The House Judiciary Committee’s Subcommittee on the Constitution held a hearing on the bill earlier this month. Why, you might wonder, with unemployment above 8 percent and America facing a fiscal cliff at the end of this year, are our well paid representatives in Congress flitting their time away on a bill that has virtually no chance to pass and wouldn’t make much difference if it did?
Apparently, Rep. King looked at the latest Gallup poll numbers and found that 16 percent of Americans still think Congress is doing a good job. Might as well spend down some of that political capital!
Seriously, why do so many people who believe that free markets are the answer to most economic and social problems somehow shrink from the idea that English can survive without government help in the marketplace of languages?
After all, English is the third-most commonly spoken native language in the world, and no other language has its reach and influence. English is used for legal and government purposes in 54 countries, plus the United Nations and the European Union.
English has a huge vocabulary, in large part because of the colonial and trade adventures of Great Britain, followed by the cultural, economic and military dominance of Britain’s upstart relatives in the United States.

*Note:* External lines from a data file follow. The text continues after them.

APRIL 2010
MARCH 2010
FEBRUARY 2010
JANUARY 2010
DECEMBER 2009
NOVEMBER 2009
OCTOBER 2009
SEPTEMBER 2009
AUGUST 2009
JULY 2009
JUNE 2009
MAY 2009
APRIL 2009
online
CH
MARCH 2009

Despite drawing heavily on French, African and Indian (both American Indian and otherwise) languages, basic English remains remarkably simple, with no genders, no adjective endings and only two grammatical cases to worry about. Yet for all its simplicity, English is rich enough to provide comfortable working room for both Shakespeare and Puff Daddy.
Granted, it’s impossible to spell in English (who could have guessed that “one” and “won” would be pronounced the same way?), but that’s what computers are for.

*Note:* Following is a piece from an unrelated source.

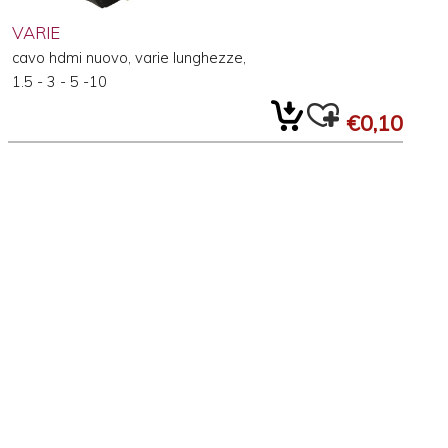
VARIE
cavo hdmi nuovo, varie lunghezze,
1.5 - 3 - 5 -10
€0,10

What other language could compete on the world stage? Functional literacy in Chinese requires learning thousands of characters. Russian has three genders and six cases to fret over, plus the Cyrillic alphabet. French is spoken by French people.
Even German, my second language of choice, has four cases, three genders and vigorously declined adjectives. Mark Twain famously said that he would rather decline two drinks than one German adjective.

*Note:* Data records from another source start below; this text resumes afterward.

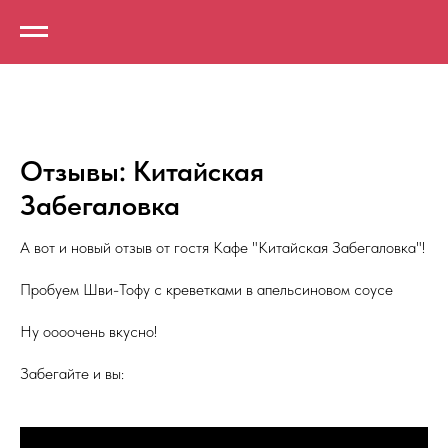
Отзывы: Китайская
Забегаловка
А вот и новый отзыв от гостя Кафе "Китайская Забегаловка"!
Пробуем Шви-Тофу с креветками в апельсиновом соусе
Ну оооочень вкусно!
Забегайте и вы:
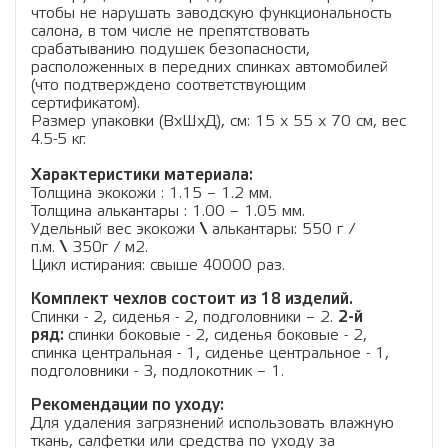
чтобы не нарушать заводскую функциональность
салона, в том числе не препятствовать
срабатыванию подушек безопасности,
расположенных в передних спинках автомобилей
(что подтверждено соответствующим
сертификатом).
Размер упаковки (ВхШхД), см: 15 x 55 x 70 см, вес
4.5-5 кг.
Характеристики материала:
Толщина экокожи : 1.15 – 1.2 мм.
Толщина алькантары : 1.00 – 1.05 мм.
Удельный вес экокожи
\
алькантары: 550 г /
п.м.
\
350г / м2.
Цикл истирания: свыше 40000 раз.
Комплект чехлов состоит из 18 изделий.
Cпинки - 2, сиденья - 2, подголовники – 2.
2-й
ряд:
спинки боковые - 2, сиденья боковые - 2,
спинка центральная - 1, сиденье центральное - 1,
подголовники - 3, подлокотник – 1.
Рекомендации по уходу:
Для удаления загрязнений использовать влажную
ткань, салфетки или средства по уходу за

German also has an idiosyncratic word order in which a sentence constructed like this makes perfect sense: The bartender has me told that I no beer more drink should. Talk like that in English, and you had better lay off the sauce.
English can easily hold its own without government help. If the purpose of Rep. King’s bill is to save the cost of translating documents into other languages, then that purpose can be accomplished without resorting to official language folderol.
One way to measure the merit of a bill is to examine the exceptions required for it to make sense. Rep. King’s bill exempts foreign language instruction (your Spanish instructor could still speak Spanish in class), criminal defendants (even Rep. King acknowledges that people can’t receive fair trials in languages they don’t understand) and “terms of art or phrases” from other languages (it would still be OK to say “faux pas,” “Donner and Blitzen” and “Mississippi”).
Movements like this one also seem to snatch at the notion that learning a language is like turning an on-off switch. You either have it or you don’t. But learning a language is more like fitting new pieces every day into an infinite jigsaw puzzle.
I devoted several years of my own life to learning what German I know, including more than a year of six-hour-a-day classes, then living and working in Germany and reading thousands of pages of German poetry, magazines, newspapers and literature. In Rep. King’s world, I would be a model immigrant.
But still, after all of that, when it comes to complex issues that may determine how I vote, give me English. If I want to read, for example, a new report from the Tax Policy Center that says Mitt Romney can’t possibly come up with a revenue-neutral plan that contains big tax cuts for his rich pals without also raising taxes on the middle class, then I would prefer to wade into that in English, not German. Rep. King might have preferred that the report only be available in German.
But we all know that Rep. King isn’t worried about German. He’s worried about Spanish, an inoffensive and pleasant-sounding language spoken in countries that have taken repeated military beatings from English speakers, from the defeat of the Spanish Armada and the Battle of San Jacinto to the Mexican War and walkovers in the Falkland Islands and Grenada.
Why worry about Spanish? Perhaps that’s a question best left to Rep. King.
No matter what happens to his bill, I will continue to order an unofficial enchilada plate with a helping of unofficial tacos and unofficial arroz, guacamole and frijoles on the side.